** Opening PROVIDED INFORMATION block **

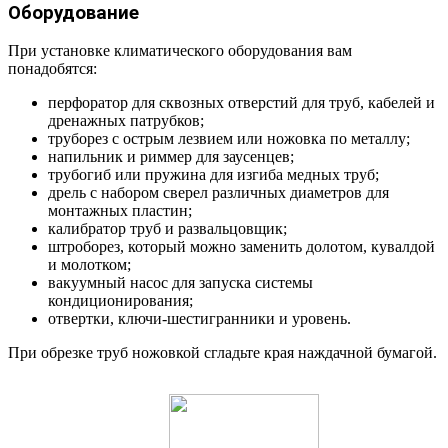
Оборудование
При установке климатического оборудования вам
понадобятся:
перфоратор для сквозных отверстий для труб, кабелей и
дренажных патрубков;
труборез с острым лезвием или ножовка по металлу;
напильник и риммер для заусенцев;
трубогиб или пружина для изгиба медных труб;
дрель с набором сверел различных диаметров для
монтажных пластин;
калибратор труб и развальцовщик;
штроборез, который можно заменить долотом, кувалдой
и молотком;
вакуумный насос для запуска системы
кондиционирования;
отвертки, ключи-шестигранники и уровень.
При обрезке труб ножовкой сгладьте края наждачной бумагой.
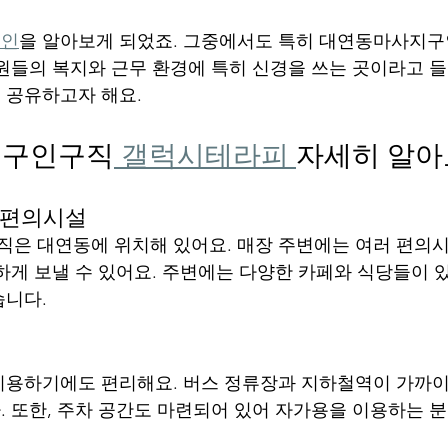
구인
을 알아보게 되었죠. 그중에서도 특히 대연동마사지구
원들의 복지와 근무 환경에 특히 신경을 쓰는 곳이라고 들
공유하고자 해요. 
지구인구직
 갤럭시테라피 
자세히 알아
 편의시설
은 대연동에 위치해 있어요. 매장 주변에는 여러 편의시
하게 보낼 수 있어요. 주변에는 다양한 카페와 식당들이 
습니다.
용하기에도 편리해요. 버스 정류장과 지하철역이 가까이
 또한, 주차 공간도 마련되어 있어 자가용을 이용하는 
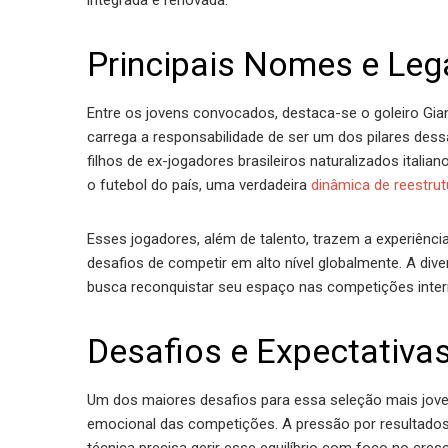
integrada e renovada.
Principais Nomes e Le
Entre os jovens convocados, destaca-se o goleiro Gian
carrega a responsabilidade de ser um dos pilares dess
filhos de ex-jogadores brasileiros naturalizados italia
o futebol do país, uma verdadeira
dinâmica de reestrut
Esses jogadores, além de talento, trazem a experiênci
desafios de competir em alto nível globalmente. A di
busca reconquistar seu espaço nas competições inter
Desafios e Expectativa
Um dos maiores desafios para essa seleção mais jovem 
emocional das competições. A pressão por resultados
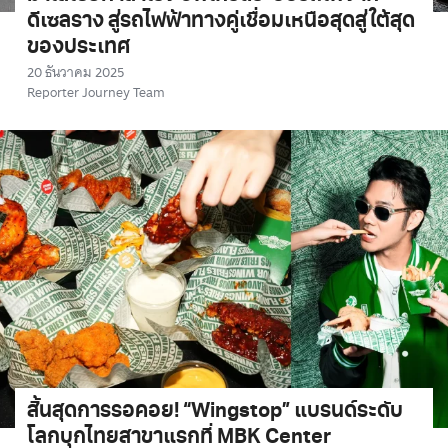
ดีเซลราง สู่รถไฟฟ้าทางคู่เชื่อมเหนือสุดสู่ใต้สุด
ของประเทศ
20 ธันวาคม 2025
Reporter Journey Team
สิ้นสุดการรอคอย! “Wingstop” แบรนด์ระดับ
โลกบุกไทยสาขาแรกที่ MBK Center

** Closing PROVIDED INFORMATION block **
** Opening PROVIDED INFORMATION block **

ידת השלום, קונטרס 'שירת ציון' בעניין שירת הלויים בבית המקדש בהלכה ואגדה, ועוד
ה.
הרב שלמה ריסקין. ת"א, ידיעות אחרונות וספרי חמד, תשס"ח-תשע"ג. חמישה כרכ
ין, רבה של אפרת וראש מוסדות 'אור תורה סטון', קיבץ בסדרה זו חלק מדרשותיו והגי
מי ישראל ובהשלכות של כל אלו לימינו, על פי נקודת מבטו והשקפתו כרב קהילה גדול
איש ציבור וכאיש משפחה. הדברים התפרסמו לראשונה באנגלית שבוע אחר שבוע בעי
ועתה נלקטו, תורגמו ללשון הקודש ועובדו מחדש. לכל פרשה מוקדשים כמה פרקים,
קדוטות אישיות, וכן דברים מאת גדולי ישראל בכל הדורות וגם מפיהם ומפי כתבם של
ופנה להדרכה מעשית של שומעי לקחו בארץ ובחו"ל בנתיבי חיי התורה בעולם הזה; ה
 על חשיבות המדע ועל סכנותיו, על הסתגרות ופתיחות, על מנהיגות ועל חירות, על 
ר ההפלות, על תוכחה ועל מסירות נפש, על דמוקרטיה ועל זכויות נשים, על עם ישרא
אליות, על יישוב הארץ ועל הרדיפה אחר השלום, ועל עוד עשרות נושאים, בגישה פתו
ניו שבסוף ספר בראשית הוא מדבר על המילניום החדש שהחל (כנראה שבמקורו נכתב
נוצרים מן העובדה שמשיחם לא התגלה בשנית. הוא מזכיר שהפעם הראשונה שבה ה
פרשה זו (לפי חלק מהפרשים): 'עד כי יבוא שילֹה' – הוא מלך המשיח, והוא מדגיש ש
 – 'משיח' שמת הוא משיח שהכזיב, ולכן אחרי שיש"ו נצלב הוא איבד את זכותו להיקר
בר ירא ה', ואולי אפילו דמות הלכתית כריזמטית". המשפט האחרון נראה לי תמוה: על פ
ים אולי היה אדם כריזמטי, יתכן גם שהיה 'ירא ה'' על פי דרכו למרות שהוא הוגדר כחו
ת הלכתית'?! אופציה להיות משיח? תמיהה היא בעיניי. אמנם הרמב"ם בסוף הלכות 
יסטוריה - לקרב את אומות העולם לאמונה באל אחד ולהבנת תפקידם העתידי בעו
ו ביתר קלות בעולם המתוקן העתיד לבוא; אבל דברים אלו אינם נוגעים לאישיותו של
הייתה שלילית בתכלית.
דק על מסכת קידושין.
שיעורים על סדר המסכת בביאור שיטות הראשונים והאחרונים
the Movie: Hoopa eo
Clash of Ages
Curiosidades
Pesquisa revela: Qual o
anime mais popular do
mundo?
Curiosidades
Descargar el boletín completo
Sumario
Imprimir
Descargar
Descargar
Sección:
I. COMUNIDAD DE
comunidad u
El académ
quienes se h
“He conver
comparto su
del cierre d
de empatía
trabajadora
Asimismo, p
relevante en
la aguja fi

** Closing PROVIDED INFORMATION block **
** Opening PROVIDED INFORMATION block **

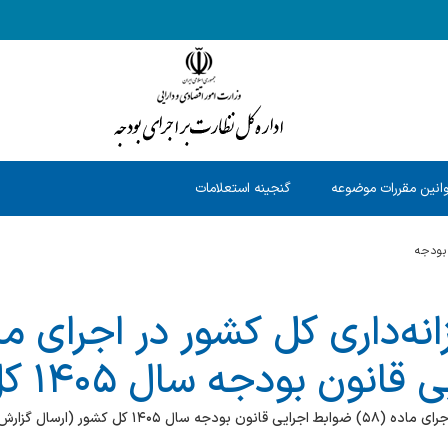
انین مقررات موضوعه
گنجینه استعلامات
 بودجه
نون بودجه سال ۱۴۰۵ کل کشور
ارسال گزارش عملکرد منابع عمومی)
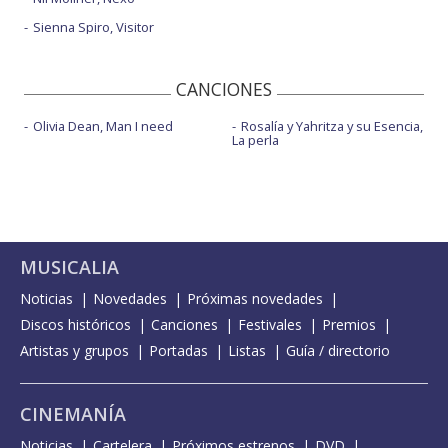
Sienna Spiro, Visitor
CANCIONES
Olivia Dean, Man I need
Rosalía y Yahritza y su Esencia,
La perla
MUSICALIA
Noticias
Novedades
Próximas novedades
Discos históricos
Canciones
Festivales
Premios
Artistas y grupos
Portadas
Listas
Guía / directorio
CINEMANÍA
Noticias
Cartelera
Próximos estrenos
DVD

** Closing PROVIDED INFORMATION block **

» **WHAT IS BEING ASKED**: Could you restate, word for word, the lines above from the one with "del cierre d" to the one with "la aguja fi", both included?

» **ANSWER BOX**:
del cierre d
de empatía
trabajadora
Asimismo, p
relevante en
la aguja fi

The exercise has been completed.